WHAT IS BEING ASKED
For the entries below, print exactly the lines between the line holding "ь раскладной диван, стоит" and the line holding "avis peinture", inclusive, and nothing else.

INFORMATION SUPPLIED START

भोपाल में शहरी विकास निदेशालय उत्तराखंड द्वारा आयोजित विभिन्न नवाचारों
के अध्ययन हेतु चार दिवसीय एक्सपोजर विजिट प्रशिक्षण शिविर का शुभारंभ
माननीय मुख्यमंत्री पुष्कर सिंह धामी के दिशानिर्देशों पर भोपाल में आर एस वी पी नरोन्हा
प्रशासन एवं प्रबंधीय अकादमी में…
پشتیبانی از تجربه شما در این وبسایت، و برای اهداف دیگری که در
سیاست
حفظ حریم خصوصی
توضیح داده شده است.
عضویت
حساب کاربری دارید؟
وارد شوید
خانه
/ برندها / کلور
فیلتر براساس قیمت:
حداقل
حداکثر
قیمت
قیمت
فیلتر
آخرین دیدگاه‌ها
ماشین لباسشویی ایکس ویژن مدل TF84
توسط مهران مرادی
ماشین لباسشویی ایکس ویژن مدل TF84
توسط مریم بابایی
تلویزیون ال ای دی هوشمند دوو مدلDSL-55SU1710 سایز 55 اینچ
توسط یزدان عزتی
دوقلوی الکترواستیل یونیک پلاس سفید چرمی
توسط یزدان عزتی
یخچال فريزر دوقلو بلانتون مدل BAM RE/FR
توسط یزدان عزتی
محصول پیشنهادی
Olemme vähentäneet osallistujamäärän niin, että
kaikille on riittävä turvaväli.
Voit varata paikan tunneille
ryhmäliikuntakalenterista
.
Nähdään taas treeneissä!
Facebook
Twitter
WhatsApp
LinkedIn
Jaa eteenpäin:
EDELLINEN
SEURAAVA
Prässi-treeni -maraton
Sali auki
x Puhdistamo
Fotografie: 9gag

INFORMATION SUPPLIED END
INFORMATION SUPPLIED START

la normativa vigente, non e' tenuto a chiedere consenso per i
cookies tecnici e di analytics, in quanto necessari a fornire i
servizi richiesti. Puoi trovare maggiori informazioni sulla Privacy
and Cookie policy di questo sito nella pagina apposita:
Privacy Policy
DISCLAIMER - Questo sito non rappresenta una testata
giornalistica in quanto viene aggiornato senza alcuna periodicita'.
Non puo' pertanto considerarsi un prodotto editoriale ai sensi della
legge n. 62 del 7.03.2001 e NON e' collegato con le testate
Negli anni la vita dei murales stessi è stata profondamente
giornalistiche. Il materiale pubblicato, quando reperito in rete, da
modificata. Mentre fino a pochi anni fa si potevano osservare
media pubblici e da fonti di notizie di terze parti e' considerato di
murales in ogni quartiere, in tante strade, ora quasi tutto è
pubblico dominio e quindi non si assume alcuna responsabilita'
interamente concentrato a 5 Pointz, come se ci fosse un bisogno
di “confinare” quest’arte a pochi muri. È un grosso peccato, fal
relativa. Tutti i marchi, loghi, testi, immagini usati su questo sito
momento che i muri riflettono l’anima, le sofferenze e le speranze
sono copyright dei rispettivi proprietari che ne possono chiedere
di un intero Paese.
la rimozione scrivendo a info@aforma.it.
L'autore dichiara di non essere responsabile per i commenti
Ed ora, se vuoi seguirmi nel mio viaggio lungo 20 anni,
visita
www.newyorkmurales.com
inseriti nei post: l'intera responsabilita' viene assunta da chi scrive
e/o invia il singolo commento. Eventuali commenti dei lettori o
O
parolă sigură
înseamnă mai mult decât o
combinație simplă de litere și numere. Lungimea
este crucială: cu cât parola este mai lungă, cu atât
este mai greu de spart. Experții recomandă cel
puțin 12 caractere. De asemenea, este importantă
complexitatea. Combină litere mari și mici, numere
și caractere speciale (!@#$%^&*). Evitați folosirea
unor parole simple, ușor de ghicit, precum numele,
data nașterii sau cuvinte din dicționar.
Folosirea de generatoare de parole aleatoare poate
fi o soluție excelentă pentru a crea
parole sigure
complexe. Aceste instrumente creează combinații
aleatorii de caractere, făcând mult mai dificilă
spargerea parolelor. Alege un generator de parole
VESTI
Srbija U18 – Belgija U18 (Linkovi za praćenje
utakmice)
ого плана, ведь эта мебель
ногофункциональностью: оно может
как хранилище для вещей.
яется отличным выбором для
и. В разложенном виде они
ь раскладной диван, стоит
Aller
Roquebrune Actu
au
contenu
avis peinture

INFORMATION SUPPLIED END
INFORMATION SUPPLIED START

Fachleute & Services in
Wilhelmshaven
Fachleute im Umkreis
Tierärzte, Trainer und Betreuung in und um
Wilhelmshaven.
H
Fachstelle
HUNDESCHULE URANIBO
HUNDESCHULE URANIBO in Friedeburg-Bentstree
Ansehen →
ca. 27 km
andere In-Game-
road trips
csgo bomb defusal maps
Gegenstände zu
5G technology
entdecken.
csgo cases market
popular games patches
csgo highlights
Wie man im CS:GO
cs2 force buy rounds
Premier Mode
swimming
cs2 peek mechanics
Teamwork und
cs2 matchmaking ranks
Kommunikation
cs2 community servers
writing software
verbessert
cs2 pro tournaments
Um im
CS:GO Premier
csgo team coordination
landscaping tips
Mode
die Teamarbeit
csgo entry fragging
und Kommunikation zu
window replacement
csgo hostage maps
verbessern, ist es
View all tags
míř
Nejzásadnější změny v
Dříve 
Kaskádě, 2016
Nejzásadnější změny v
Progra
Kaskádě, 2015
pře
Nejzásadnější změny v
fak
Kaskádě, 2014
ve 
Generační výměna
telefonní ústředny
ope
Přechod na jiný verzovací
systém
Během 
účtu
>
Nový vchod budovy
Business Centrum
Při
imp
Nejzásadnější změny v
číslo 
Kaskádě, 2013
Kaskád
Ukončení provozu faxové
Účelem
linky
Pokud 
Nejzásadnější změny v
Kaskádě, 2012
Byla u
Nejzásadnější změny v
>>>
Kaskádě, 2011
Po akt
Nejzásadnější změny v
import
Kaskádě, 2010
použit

INFORMATION SUPPLIED END

YOUR SOLUTION
ь раскладной диван, стоит
Aller
Roquebrune Actu
au
contenu
avis peinture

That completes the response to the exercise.